*** Records for the task ***
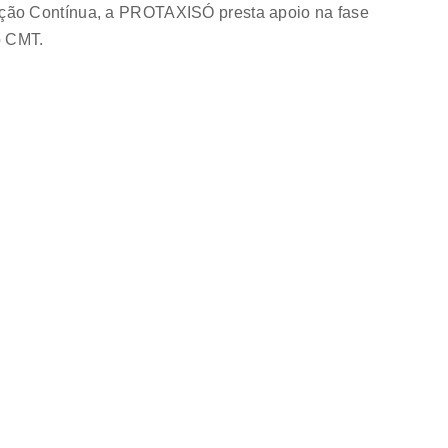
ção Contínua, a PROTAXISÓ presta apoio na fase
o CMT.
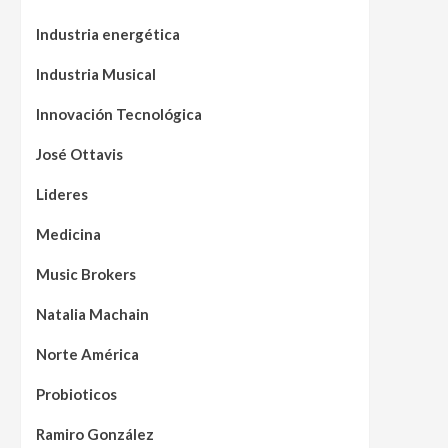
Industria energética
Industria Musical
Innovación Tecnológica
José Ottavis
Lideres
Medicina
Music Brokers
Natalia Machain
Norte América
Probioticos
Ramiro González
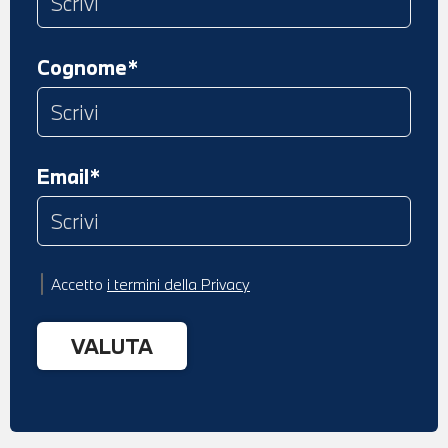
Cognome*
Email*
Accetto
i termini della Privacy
***
*** Records for the task ***
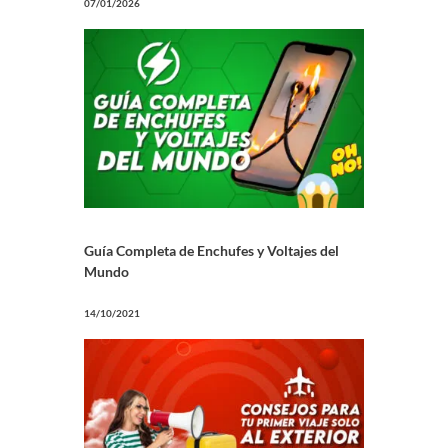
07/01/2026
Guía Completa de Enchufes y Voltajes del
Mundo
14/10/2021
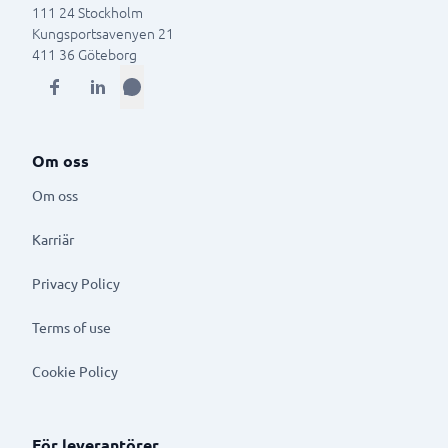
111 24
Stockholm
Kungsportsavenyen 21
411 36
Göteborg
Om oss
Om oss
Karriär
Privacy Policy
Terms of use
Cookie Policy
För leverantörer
***
● **Task to carry out**:
What is needed is an exact copy of the lines above, from the one holding "ção Contínua, a" down to the one holding "i termini della Privacy", with those two included and the pictures left out.

● **Output below**:
ção Contínua, a PROTAXISÓ presta apoio na fase
o CMT.
Industria energética
Industria Musical
Innovación Tecnológica
José Ottavis
Lideres
Medicina
Music Brokers
Natalia Machain
Norte América
Probioticos
Ramiro González
Cognome*
Email*
Accetto
i termini della Privacy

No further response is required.